***** Data excerpts

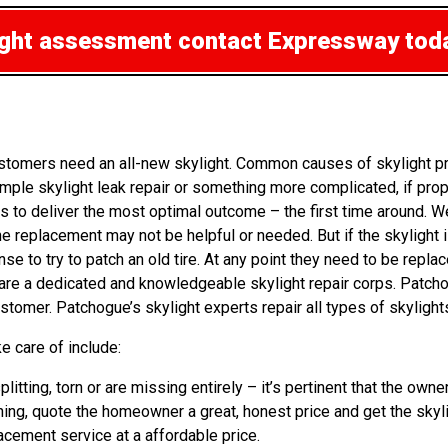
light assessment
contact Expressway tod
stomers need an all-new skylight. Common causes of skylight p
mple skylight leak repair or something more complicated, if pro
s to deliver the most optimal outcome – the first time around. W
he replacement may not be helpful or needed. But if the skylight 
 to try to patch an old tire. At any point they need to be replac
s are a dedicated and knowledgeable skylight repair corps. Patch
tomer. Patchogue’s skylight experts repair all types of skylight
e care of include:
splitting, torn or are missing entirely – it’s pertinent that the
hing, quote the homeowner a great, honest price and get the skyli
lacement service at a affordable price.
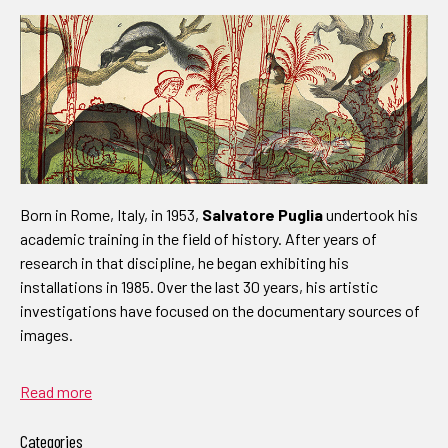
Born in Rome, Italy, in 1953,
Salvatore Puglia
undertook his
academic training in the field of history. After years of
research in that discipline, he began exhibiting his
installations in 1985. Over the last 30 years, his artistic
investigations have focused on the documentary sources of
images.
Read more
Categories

**********

Task details: Can you quote exactly the lines from the one containing "Salvatore Puglia" through the last line of the records above, and nothing else?

Worked solution:
Salvatore Puglia
undertook his
academic training in the field of history. After years of
research in that discipline, he began exhibiting his
installations in 1985. Over the last 30 years, his artistic
investigations have focused on the documentary sources of
images.
Read more
Categories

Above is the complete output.